Notes on Discriminant Analysis for Matrix Variate Distributions

I have some brief notes for a discussion here so I’m posting them even though they’re a little incomplete because why not? Two-class classification for matrix variate normal distributions.

Expected Cost of Misclassification

ECM is expected cost of misclassification. Suppose there are two populations, \(\pi_1\) and \(\pi_2\) with prior probabilities of belonging to these classes, \(p_1\) and \(p_2\). Define a function, \(c(1|2)\) as the cost of misclassifying a member of population \(\pi_2\) as a member of class \(1\) (and vice versa). Further, define \(P(1|2)\) as the probability of classifying a member of population \(\pi_2\) as a member of class \(1\) (and vice versa). Then we define the expected cost of misclassification as:

\[ECM = c(2|1)P(2|1)p_1 + c(1|2)P(1|2)p_2 \]

Classification Rule

A reasonable classification rule based on ECM is the following:

Classify as class \(1\) if:

\[ \frac{f_1(x)}{f_2(x)} \geq \frac{c(1|2) p_2}{c(2|1)p_1} \]

Where \(f_i(x)\) is the probability density function for group \(\pi_i\) evaluated at \(x\).

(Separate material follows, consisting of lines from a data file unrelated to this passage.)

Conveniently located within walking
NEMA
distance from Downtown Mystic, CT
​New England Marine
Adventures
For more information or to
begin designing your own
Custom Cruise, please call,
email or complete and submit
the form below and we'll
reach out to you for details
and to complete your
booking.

Matrix Variate Normal Populations

Recall the probability density function for a matrix variate normal distribution:

\[f(\mathbf{X};\mathbf{M}, \mathbf{U}, \mathbf{V}) = \frac{\exp\left( -\frac{1}{2} \, \mathrm{tr}\left[ \mathbf{V}^{-1} (\mathbf{X} - \mathbf{M})^{T} \mathbf{U}^{-1} (\mathbf{X} - \mathbf{M}) \right] \right)}{(2\pi)^{np/2} |\mathbf{V}|^{n/2} |\mathbf{U}|^{p/2}} \]

\(\mathbf{X}\) and \(\mathbf{M}\) are \(n \times p\), \(\mathbf{U}\) is \(n \times n\) and describes the covariance relationship between the rows, and \(\mathbf{V}\) is \(p \times p\) and describes the covariance relationship between the columns.

Estimated Minimum ECM Rule for Two Matrix Variate Normal Populations

A decision rule for this case:

\[\begin{eqnarray} R(\mathbf{X}) & = & \mathrm{trace}\big[ -\frac{1}{2}(\mathbf{V}_1^{-1} \mathbf{X}^{T} \mathbf{U}_1^{-1} \mathbf{X} - \mathbf{V}_2^{-1} \mathbf{X}^{T} \mathbf{U}_2^{-1} \mathbf{X}) \\ & & +(\mathbf{V}_1^{-1} \mathbf{M}_1^{T} \mathbf{U}_1^{-1} - \mathbf{V}_2^{-1} \mathbf{M}_2^{T} \mathbf{U}_2^{-1}) \mathbf{X} \\ & & -\frac{1}{2}(\mathbf{V}_1^{-1} \mathbf{M}_1^{T} \mathbf{U}_1^{-1} \mathbf{M}_1 - \mathbf{V}_2^{-1} \mathbf{M}_2^{T} \mathbf{U}_2^{-1} \mathbf{M}_2) \big] \\ & & -\frac{1}{2}(p (\log|\mathbf{U}_1|-\log|\mathbf{U}_2|)+ n(\log|\mathbf{V}_1|-\log|\mathbf{V}_2|) ) \end{eqnarray}\]

How to classify based on this:

If \(R(\mathbf{X}) \geq \log(c(1|2)p_2) - \log(c(2|1)p_1)\), assign \(\mathbf{X}\) to group \(1\), otherwise assign to group \(2\).

In the multivariate case, this is equivalent to the LDA/QDA rules - term (1) is the quadratic form which vanishes in case of equal covariances between groups, term (2) is the LDA term, and terms (3) and (4) are constants which depend on the parameters and not \(\mathrm{X}\).

Typically, the models we have used have implicitly used an equal probability prior and an equal cost of misclassification, but other inputs can be specified. In case of equal priors and equal cost of misclassification, this term is 0.

If there were equal covariances:

If the two groups have the same covariances, then this simplifies. The classification rule is then: \[\begin{eqnarray} R(\mathbf{X}) & = & \mathrm{trace}\big[ (\mathbf{V}^{-1} (\mathbf{M}_1 -\mathbf{M}_2)^{T}\mathbf{U}^{-1}) \mathbf{X} \\ & & -\frac{1}{2}(\mathbf{V}^{-1} \mathbf{M}_1^{T} \mathbf{U}^{-1} \mathbf{M}_1 - \mathbf{V}^{-1} \mathbf{M}_2^{T} \mathbf{U}^{-1} \mathbf{M}_2) \big] \\ & \geq & \log(c(1|2)p_2) - \log(c(2|1)p_1) \end{eqnarray}\]

Classify to group \(1\) if the last term is true. Note this is linear in \(\mathbf{X}\). This is directly analogous to LDA in the multivariate case.